By September we were visited by another police officer - the one in the video - who opened his "little chat" with the fantastic "I have to acknowledge that my knowledge of this is... quite limited"! Indeed. Perhaps this explains why he didn't feel like sticking around to debate the issue. His comment that they had received two complaints, "One from a Jewish woman, and one from a member of the public" was as absurd as it was, I believe, untrue. Can you be a Jewish woman and not a member of the public?


The whole sorry saga came to a head last year when two uniformed officers came to our door, threatening us with arrest unless we took down the 'offensive' material. They claimed that we were in contravention of section 4a of the 1986 Public Order Act - intentionally causing alarm, distress and harassment (racially aggravated). We shut the door in their face, saying that we would think about it. As the two officers stood outside talking about how they would "break the door down" (because, they said, "the offence is on the inside"), we contacted the local Palestinian Solidarity Campaign and got some legal advice. Eventually the case was referred to the Crown Prosecution Service who said that there was no case! According to the sergeant in charge of the 'investigation' they had received a complaint from a local (unnamed) councillor who objected to our window! The funniest part was that the sergeant seemed thoroughly pissed off that he was being played by a politician.

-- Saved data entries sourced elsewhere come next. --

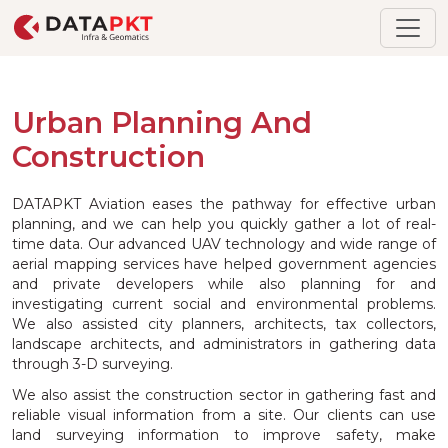
Urban Planning And
Construction
DATAPKT Aviation eases the pathway for effective urban
planning, and we can help you quickly gather a lot of real-
time data. Our advanced UAV technology and wide range of
aerial mapping services have helped government agencies
and private developers while also planning for and
investigating current social and environmental problems.
We also assisted city planners, architects, tax collectors,
landscape architects, and administrators in gathering data
through 3-D surveying.
We also assist the construction sector in gathering fast and
reliable visual information from a site. Our clients can use
land surveying information to improve safety, make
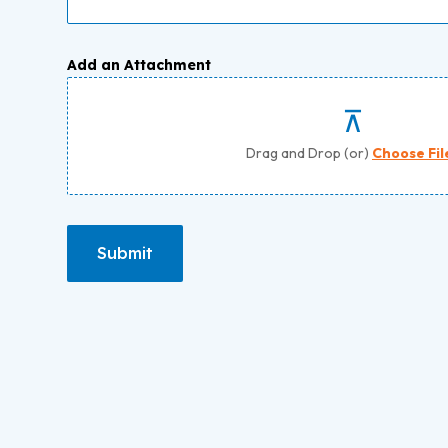
Add an Attachment
Drag and Drop (or)
Choose Fil
Submit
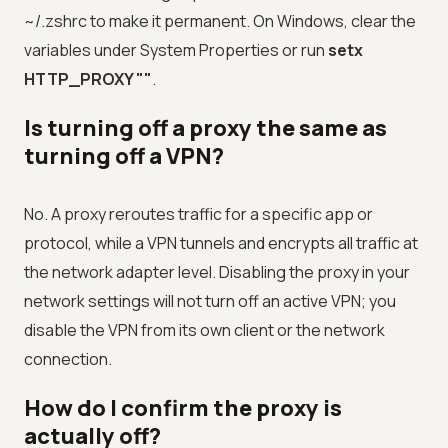
~/.zshrc to make it permanent. On Windows, clear the
variables under System Properties or run
setx
HTTP_PROXY ""
.
Is turning off a proxy the same as
turning off a VPN?
No. A proxy reroutes traffic for a specific app or
protocol, while a VPN tunnels and encrypts all traffic at
the network adapter level. Disabling the proxy in your
network settings will not turn off an active VPN; you
disable the VPN from its own client or the network
connection.
How do I confirm the proxy is
actually off?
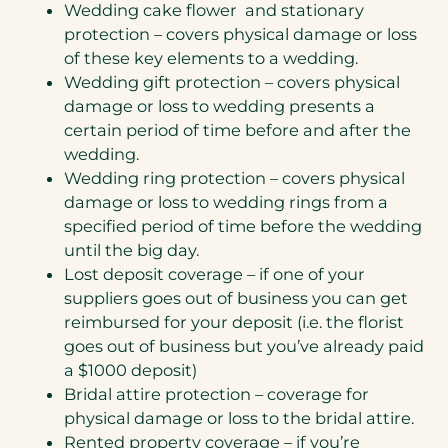
Wedding cake flower and stationary
protection – covers physical damage or loss
of these key elements to a wedding.
Wedding gift protection – covers physical
damage or loss to wedding presents a
certain period of time before and after the
wedding.
Wedding ring protection – covers physical
damage or loss to wedding rings from a
specified period of time before the wedding
until the big day.
Lost deposit coverage – if one of your
suppliers goes out of business you can get
reimbursed for your deposit (i.e. the florist
goes out of business but you’ve already paid
a $1000 deposit)
Bridal attire protection – coverage for
physical damage or loss to the bridal attire.
Rented property coverage – if you’re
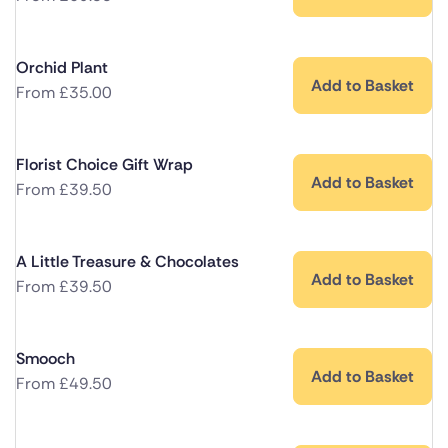
Orchid Plant
Add to Basket
From
£
35.00
Florist Choice Gift Wrap
Add to Basket
From
£
39.50
A Little Treasure & Chocolates
Add to Basket
From
£
39.50
Smooch
Add to Basket
From
£
49.50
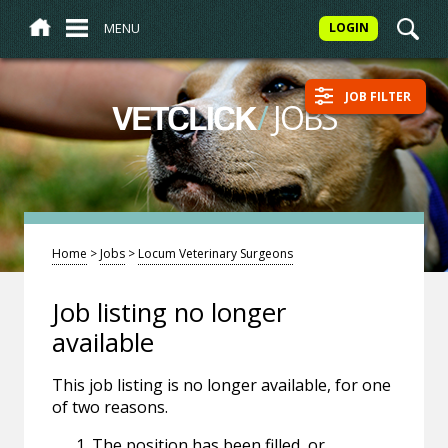
MENU
LOGIN
JOB FILTER
/
JOBS
VETCLICK
Home
>
Jobs
>
Locum Veterinary Surgeons
Job listing no longer
available
This job listing is no longer available, for one
of two reasons.
The position has been filled, or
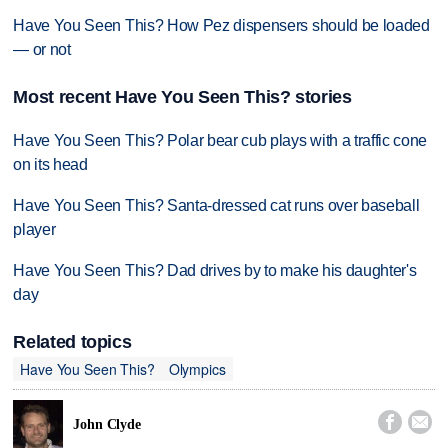
Have You Seen This? How Pez dispensers should be loaded
— or not
Most recent Have You Seen This? stories
Have You Seen This? Polar bear cub plays with a traffic cone
on its head
Have You Seen This? Santa-dressed cat runs over baseball
player
Have You Seen This? Dad drives by to make his daughter's
day
Related topics
Have You Seen This?
Olympics


John Clyde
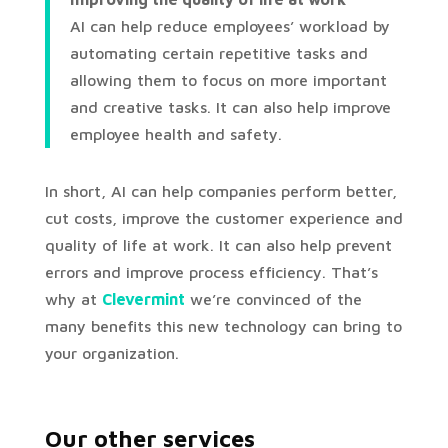
AI can help reduce employees’ workload by
automating certain repetitive tasks and
allowing them to focus on more important
and creative tasks. It can also help improve
employee health and safety.
In short, AI can help companies perform better,
cut costs, improve the customer experience and
quality of life at work. It can also help prevent
errors and improve process efficiency. That’s
why at
Clevermint
we’re convinced of the
many benefits this new technology can bring to
your organization.
Our other services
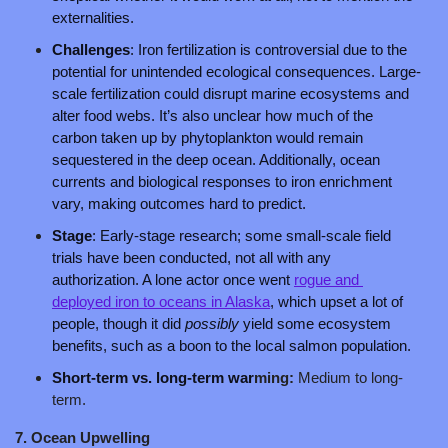
externalities.
Challenges
: Iron fertilization is controversial due to the 
potential for unintended ecological consequences. Large-
scale fertilization could disrupt marine ecosystems and 
alter food webs. It’s also unclear how much of the 
carbon taken up by phytoplankton would remain 
sequestered in the deep ocean. Additionally, ocean 
currents and biological responses to iron enrichment 
vary, making outcomes hard to predict. 
Stage
: Early-stage research; some small-scale field 
trials have been conducted, not all with any 
authorization. A lone actor once went 
rogue and 
deployed iron to oceans in Alaska
, which upset a lot of 
people, though it did 
possibly
 yield some ecosystem 
benefits, such as a boon to the local salmon population.
Short-term vs. long-term war
ming: 
Medium to long-
term.
7. Ocean Upwelling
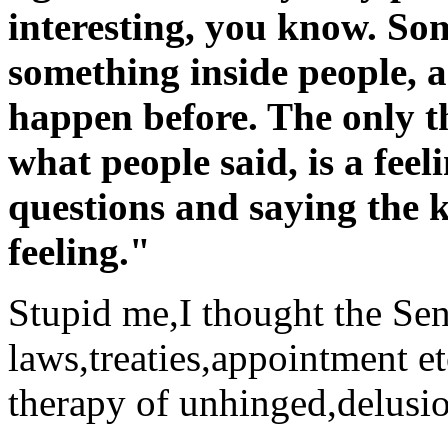
interesting, you know. S
something inside people, a
happen before. The only th
what people said, is a feel
questions and saying the k
feeling."
Stupid me,I thought the Sen
laws,treaties,appointment et
therapy of unhinged,delusio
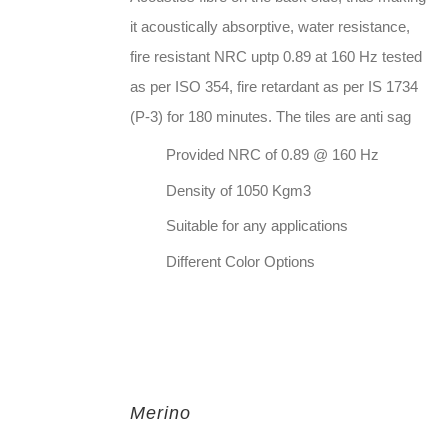
it acoustically absorptive, water resistance,
fire resistant NRC uptp 0.89 at 160 Hz tested
as per ISO 354, fire retardant as per IS 1734
(P-3) for 180 minutes. The tiles are anti sag
Provided NRC of 0.89 @ 160 Hz
Density of 1050 Kgm3
Suitable for any applications
Different Color Options
Merino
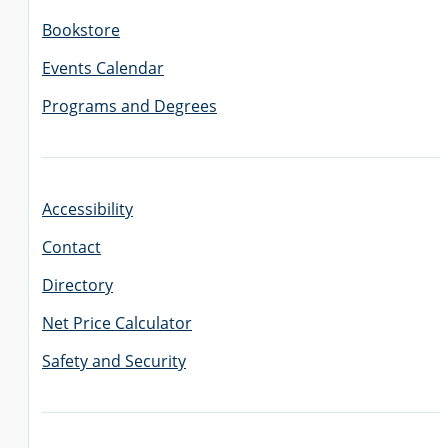
Bookstore
Events Calendar
Programs and Degrees
Accessibility
Contact
Directory
Net Price Calculator
Safety and Security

Nobody has ever knocked our door to complain about the window, though plenty of people have stopped to have their picture taken next to it. On one occasion a young man asked me to come outside and talk to his family about what had motivated us to demonstrate in such a way. He was origianlly from the West Bank, though had come to the UK to study in London. For the first time he had managed to get his family across to this country and they had, on a whim, driven to Portsmouth, just to see the sea. As we talked I looked at his mother, tears rolling down her face. In her seventies she had travelled thousands of miles from home and here, in the middle of wherever, was a flag proudly proclaiming solidarity with the Palestinians. It was an immensely moving experience.


It says a lot that, despite support from successive American administrations, the wider international community and the right wing media, Zionists feel so threatened by a single protest in a single window in sleepy Portsmouth. To this day we still get the occasional visit from the police trying to throw their weight around. But the protest remains. FREE PALESTINE!